After resting almost the whole morning Claire came to see us and introduced to the rest of the people of the church. We could feel the welcome, the people were absolutely friendly. I just wanted to start working with Claire; I didn’t want to waste time. But she had some others things in mind, she wanted me to rest and do things little by little. I respected that, because I knew there was going to be a good result from all of this. She wanted me to have a time for myself, something that I hadn’t be able to have at home, may be because of everything I had lived with my mum’s illness or just because I never stop. I listened to her carefully because she had lived exactly the same thing as I was living, I knew in a way she could understand my pain. God gave me the opportunity to share with her my suffering, my concern about my family, about our future as a family… in few words I was able to let her know myself. “Praise be to God and Father of our Lord Jesus Christ, the Father of compassion and the God of all comfort, who comforts us in all our troubles, so that we can comfort those in any trouble with the comfort we ourselves have received from God.” 2 Corinthians 1:3-4
We did many activities, working in the open areas, teaching the gospel to the children, sharing our time with teenagers in their classes, taking part in the prayer meeting and visiting and preaching the indigenous. We had ten wonderful days sharing the Grace of the Lord, it was a time to give and receive, a time to listen to our God and try to do what He commanded us to do, to preach and let his word be taught. I saw so many faces with the need of God in their lives, so many children who know that at least once a week they will be feed with the food of the spirit and also I saw so many adults who need the presence of our Lord in their lives because they know He is “the hope” for their lives.
As I mentioned before, God had prepared everything for us, this was the perfect time for us to travel, because as soon as we arrived we were told about the centenary of the Anglican Church.
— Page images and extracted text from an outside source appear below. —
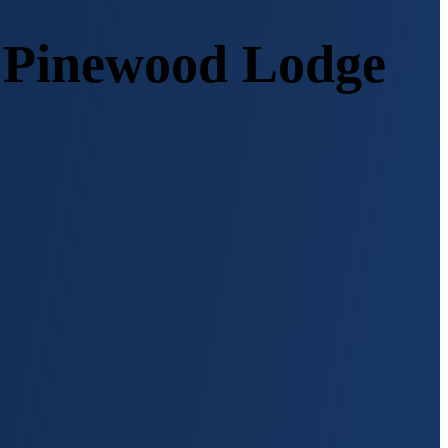
e Pinewood Lodge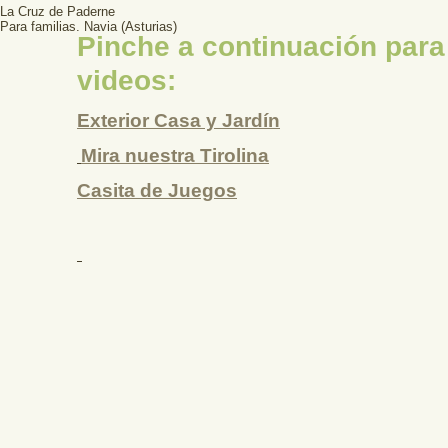
La Cruz de Paderne
Para familias. Navia (Asturias)
Pinche a continuación para
videos:
Exterior Casa y Jardín
Mira nuestra Tirolina
Casita de Juegos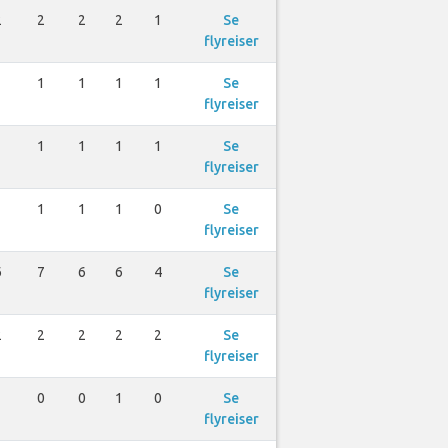
2
2
2
2
1
Se
flyreiser
1
1
1
1
1
Se
flyreiser
1
1
1
1
1
Se
flyreiser
1
1
1
1
0
Se
flyreiser
6
7
6
6
4
Se
flyreiser
2
2
2
2
2
Se
flyreiser
1
0
0
1
0
Se
flyreiser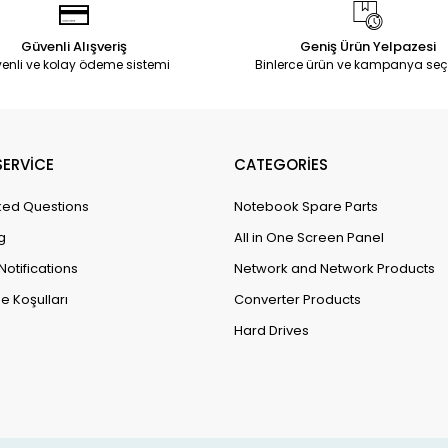
Güvenli Alışveriş
Geniş Ürün Yelpazesi
enli ve kolay ödeme sistemi
Binlerce ürün ve kampanya seç
ERVİCE
CATEGORİES
ked Questions
Notebook Spare Parts
g
All in One Screen Panel
Notifications
Network and Network Products
e Koşulları
Converter Products
Hard Drives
We were going to be part of that celebration; I was more than thankful to God because without knowing we lived that especial moment of the Church, the Christian Church. It was so nice to see so many people proud of the work of the Lord through so many years. I heard testimonies of people who trusted the Lord as their God and now they keep serving him and working for Him and teaching their family and friends, they have the same passion for the Lord as young kids full of life.
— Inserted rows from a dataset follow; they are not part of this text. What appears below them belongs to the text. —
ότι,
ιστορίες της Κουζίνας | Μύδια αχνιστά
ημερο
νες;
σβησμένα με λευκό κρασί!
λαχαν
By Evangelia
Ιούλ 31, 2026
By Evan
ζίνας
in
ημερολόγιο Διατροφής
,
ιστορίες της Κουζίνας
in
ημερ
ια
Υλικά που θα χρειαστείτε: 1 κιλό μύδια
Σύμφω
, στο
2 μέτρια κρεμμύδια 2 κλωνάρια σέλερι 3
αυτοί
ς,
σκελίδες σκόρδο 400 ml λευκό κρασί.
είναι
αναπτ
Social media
My time there flew, without noticing the ten days had gone and now it was time to visit my friend Raquel in Asuncion. It was a little bit sad to leave Concepción because the people had given us so much love, but we needed to keep going. Asuncion was different, (not the weather though) but life is faster than in Concepción. I spent some time with Raquel who was always running from one place to the other. It was good to see her again and be with her lovely family who opened their home for us. That was our social time, most of the days we went for a walk, visiting different places and meeting our partners from SAMS G.B.
That is how I spent my time in Paraguay, I promised the Bishop I will come back next year but may be for two weeks and with three of my kids. I pray the Lord will give us the material resources to do this, I know he will…after all we have a rich Father, don’t we?
My dear brothers thank you once again for this opportunity I had to visit the Church in Paraguay. May God keep blessing his work there, and may He keep encouraging people to have the desire of serving Him.